• Records from a data collection
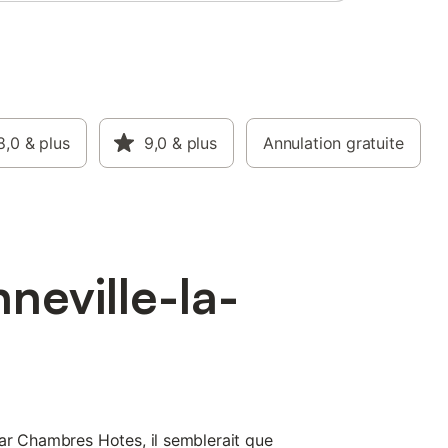
8,0
& plus
9,0
& plus
Annulation gratuite
neville-la-
ar Chambres Hotes, il semblerait que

• Exercise requirements
Set down the records again verbatim, with no pictures.

• Result of this task
8,0
& plus
9,0
& plus
Annulation gratuite
neville-la-
ar Chambres Hotes, il semblerait que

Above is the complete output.